これに対し、小規模独立系のベンチャーキャピタル(以下、VC)の有志が、対案付きでこの規制に反対するパブリックコメント(以下、パブコメ)を提出しています。そこでは、まだまだ米国と比べ、VC投資の市場規模が圧倒的に小さく、特にエンジェル(創業間もない企業に資金を提供する主に個人の投資家をいう)による投資は、米国(2兆円超)の200分の1以下と見られる中で、ただでさえ少ない日本のエンジェルの活動が規制されると日本の成長戦略の大きな足かせになるとの主張がなされています。そうした中での独立系VCの必要性を主張しているようです。そして、対案として1億円基準は外した上で、投資判断能力を有する者として、過去にファンド運営の経験を持つ個人、上場企業の役員と大株主、公認会計士や弁護士などの士業資格者らを追加すべきだと訴えています。パブコメは、既に6月12日に締め切られています。施行予定期日は8月1日ですので、金融庁がどう対応するか、パブコメ提出者等の関係者は固唾を飲んで見守ることになるでしょう。但し、金融庁は、本件に関する事前評価書において、既に独立系VCが主張するデメリットは把握済みで、その上で影響は限定的と判断しています。
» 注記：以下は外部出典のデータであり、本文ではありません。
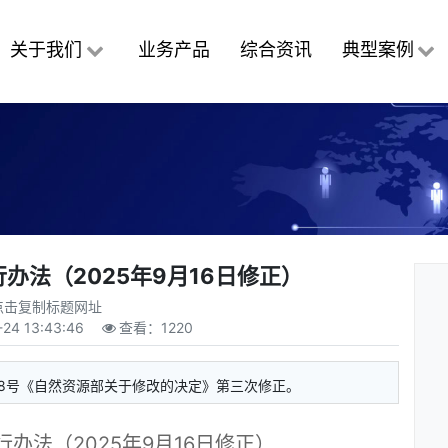
关于我们
业务产品
综合资讯
典型案例
办法（2025年9月16日修正）
点击复制标题网址
-24 13:43:46
查看：
1220
第18号《自然资源部关于修改的决定》第三次修正。
办法（2025年9月16日修正）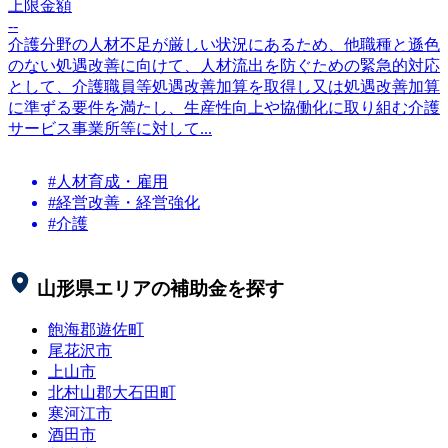
上限金額
--
介護分野の人材不足が厳しい状況にあるため、他職種と遜色
のない処遇改善に向けて、人材流出を防ぐための緊急的対応
として、介護職員等処遇改善加算を取得し又は処遇改善加算
に準ずる要件を満たし、生産性向上や協働化に取り組む介護
サービス事業所等に対して...
#人材育成・雇用
#経営改善・経営強化
#介護
山形県
エリアの補助金を探す
飽海郡遊佐町
尾花沢市
上山市
北村山郡大石田町
寒河江市
酒田市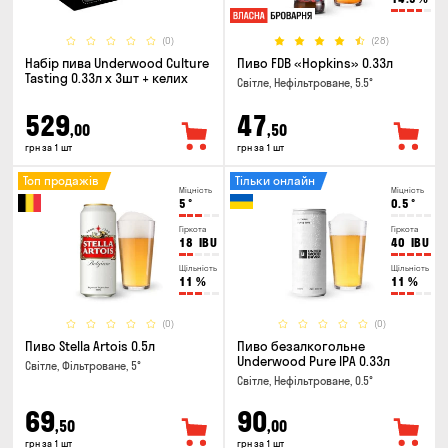
(0)
(28)
Набір пива Underwood Culture
Пиво FDB «Hopkins» 0.33л
Tasting 0.33л x 3шт + келих
Світле, Нефільтроване, 5.5°
529
47
,00
,50
грн за 1 шт
грн за 1 шт
Топ продажів
Тільки онлайн
Міцність
Міцність
5
°
0.5
°
Гіркота
Гіркота
18
IBU
40
IBU
Щільність
Щільність
11
%
11
%
(0)
(0)
Пиво Stella Artois 0.5л
Пиво безалкогольне
Underwood Pure IPA 0.33л
Світле, Фільтроване, 5°
Світле, Нефільтроване, 0.5°
69
90
,50
,00
грн за 1 шт
грн за 1 шт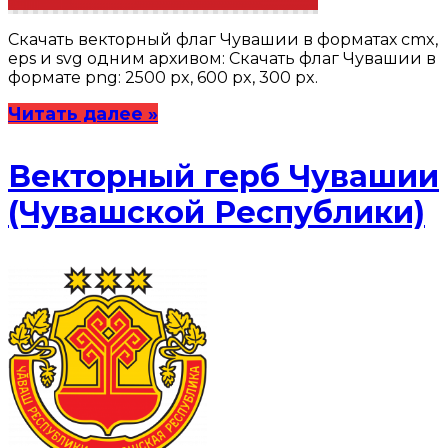
Скачать векторный флаг Чувашии в форматах cmx,
eps и svg одним архивом: Скачать флаг Чувашии в
формате png: 2500 px, 600 px, 300 px.
Читать далее »
Векторный герб Чувашии
(Чувашской Республики)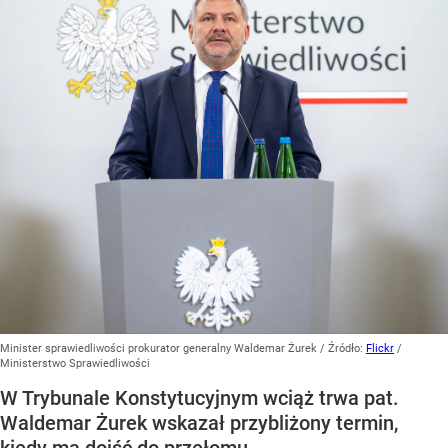
Minister sprawiedliwości prokurator generalny Waldemar Żurek
/ Źródło:
Flickr
/
Ministerstwo Sprawiedliwości
W Trybunale Konstytucyjnym wciąż trwa pat.
Waldemar Żurek wskazał przybliżony termin,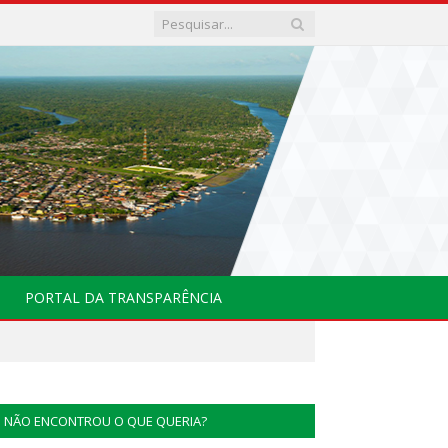
PORTAL DA TRANSPARÊNCIA
NÃO ENCONTROU O QUE QUERIA?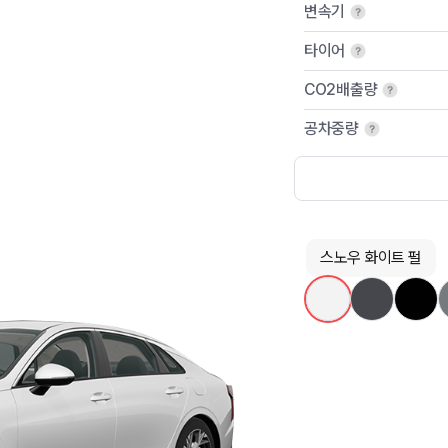
변속기
타이어
CO2배출량
공차중량
스노우 화이트 펄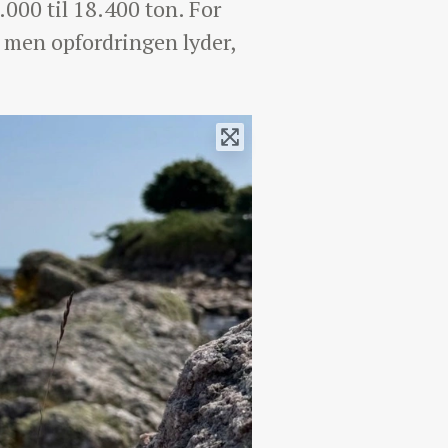
000 til 18.400 ton. For
 men opfordringen lyder,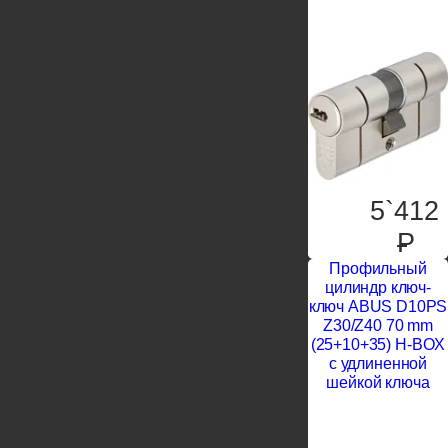
5`412
P
Профильный
цилиндр ключ-
ключ ABUS D10PS
Z30/Z40 70 mm
(25+10+35) H-BOX
с удлиненной
шейкой ключа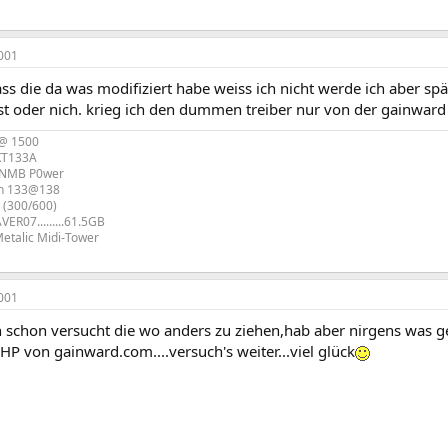
001
ass die da was modifiziert habe weiss ich nicht werde ich aber s
st oder nich. krieg ich den dummen treiber nur von der gainward
 @ 1500
KT133A
 NMB P0wer
on 133@138
(300/600)
ER07.........61.5GB
Metalic Midi-Tower
001
 schon versucht die wo anders zu ziehen,hab aber nirgens was ge
HP von gainward.com....versuch's weiter...viel glück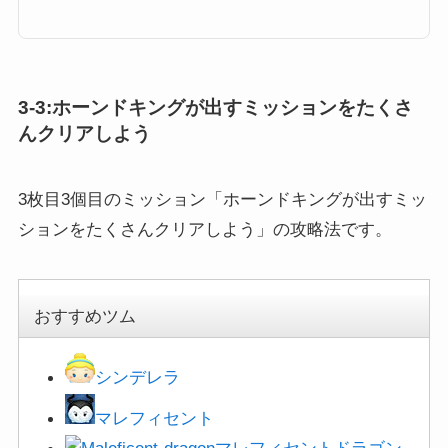
プレイでコインを300枚稼ごう」の攻略にオススメのキャラクターと攻略法
をまとめています。鼻が黒いツム、どのツムを使うと1プレイでコインを300
枚稼ごうを効率よく攻略できるのかぜひご覧ください。鼻が黒いツムを使っ
て1プレイでコインを300枚稼...
3-3:ホーンドキングが出すミッションをたくさ
んクリアしよう
3枚目3個目のミッション「ホーンドキングが出すミッ
ションをたくさんクリアしよう」の攻略法です。
おすすめツム
シンデレラ
マレフィセント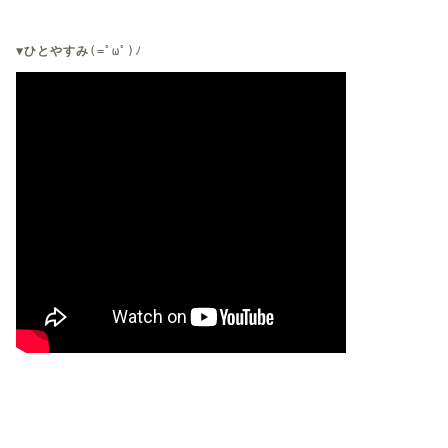
▼ひとやすみ
(=ﾟωﾟ)ﾉ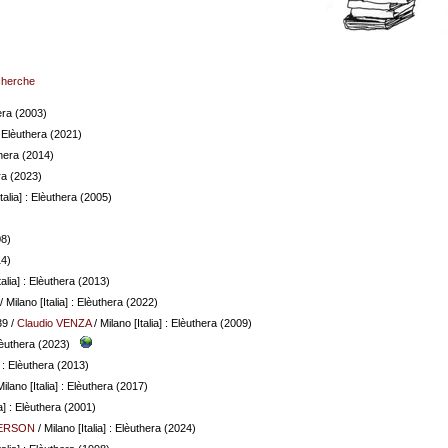
echerche
hera (2003)
 : Elèuthera (2021)
thera (2014)
era (2023)
talia] : Elèuthera (2005)
08)
14)
talia] : Elèuthera (2013)
/ Milano [Italia] : Elèuthera (2022)
39
/
Claudio VENZA
/ Milano [Italia] : Elèuthera (2009)
Elèuthera (2023)
] : Elèuthera (2013)
Milano [Italia] : Elèuthera (2017)
ia] : Elèuthera (2001)
DERSON
/ Milano [Italia] : Elèuthera (2024)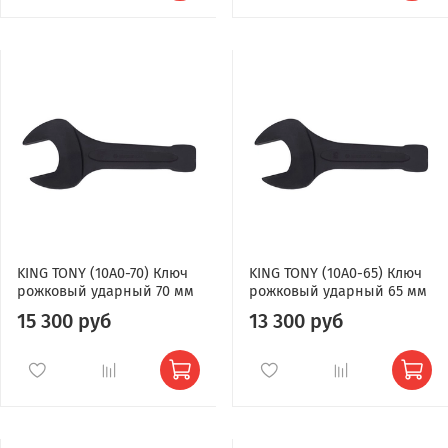
KING TONY (10A0-70) Ключ
KING TONY (10A0-65) Ключ
рожковый ударный 70 мм
рожковый ударный 65 мм
15 300 руб
13 300 руб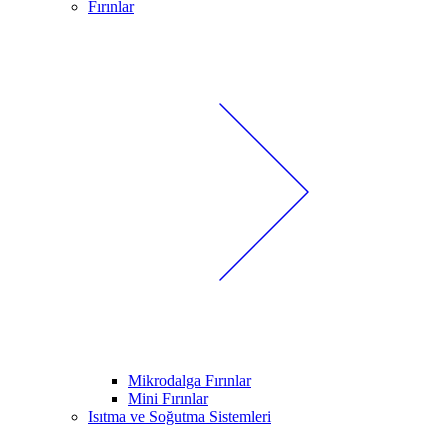
Fırınlar
Mikrodalga Fırınlar
Mini Fırınlar
Isıtma ve Soğutma Sistemleri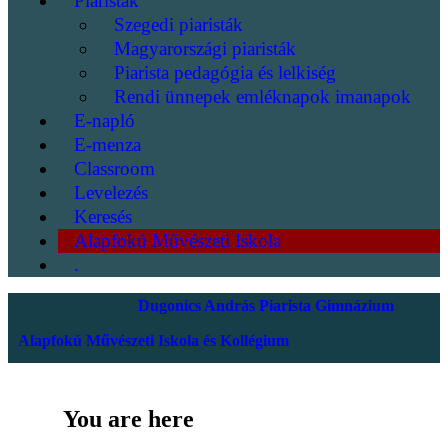
Piaristák
Szegedi piaristák
Magyarországi piaristák
Piarista pedagógia és lelkiség
Rendi ünnepek emléknapok imanapok
E-napló
E-menza
Classroom
Levelezés
Keresés
Alapfokú Művészeti Iskola
.
Dugonics András Piarista Gimnázium
Alapfokú Művészeti Iskola és Kollégium
You are here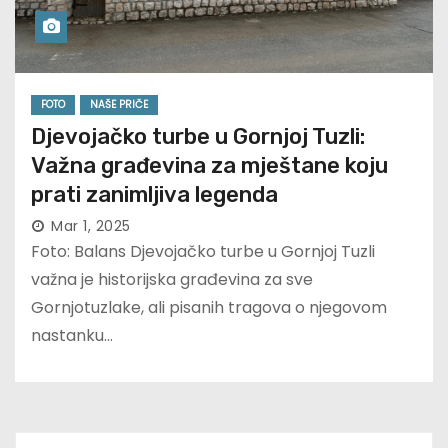
FOTO
NAŠE PRIČE
Djevojačko turbe u Gornjoj Tuzli:
Važna građevina za mještane koju
prati zanimljiva legenda
Mar 1, 2025
Foto: Balans Djevojačko turbe u Gornjoj Tuzli
važna je historijska građevina za sve
Gornjotuzlake, ali pisanih tragova o njegovom
nastanku…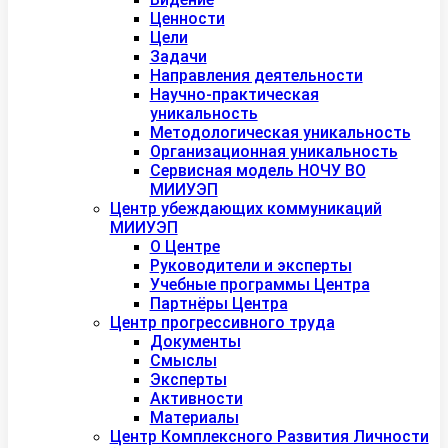
Ценности
Цели
Задачи
Направления деятельности
Научно-практическая
уникальность
Методологическая уникальность
Организационная уникальность
Сервисная модель НОЧУ ВО
МИИУЭП
Центр убеждающих коммуникаций
МИИУЭП
О Центре
Руководители и эксперты
Учебные программы Центра
Партнёры Центра
Центр прогрессивного труда
Документы
Смыслы
Эксперты
Активности
Материалы
Центр Комплексного Развития Личности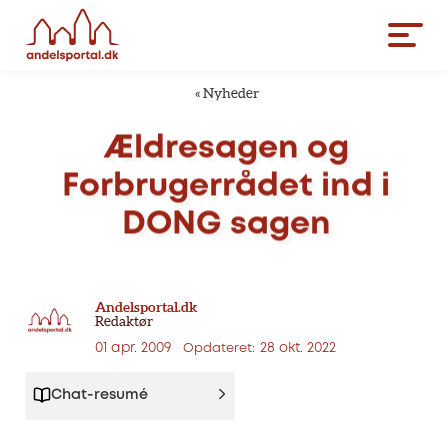
«
Nyheder
Ældresagen
og
Forbrugerrådet
ind
i
DONG
sagen
Andelsportal.dk
Redaktør
01 apr. 2009
28 okt. 2022
Opdateret:
Chat-resumé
私自身は、なぜ1億円の基準が求められるのかもそうですが、逆に、対案で追加されている投資家の類型が合理的なのかも判断しにくいなと感じております。なぜなら、パブコメの記載を読んでも、独立系VCの必要性、資産制限の問題性、対案などに関する論拠が定量的かつ明確には示されていないからです。

ちなみに、パブコメ記載の数字を取れば、日本のエンジェルの投資規模は100億円超に過ぎないということであり、今回の規制云々よりも、そもそもなぜこれだけ少ないかの方が本質的に問題なのではないかと私は考えます。

注)本ブログは、専門家による時事ネタコラムのサイト「JIJICO」に6月16日に掲載された寄稿記事のオリジナル原稿です。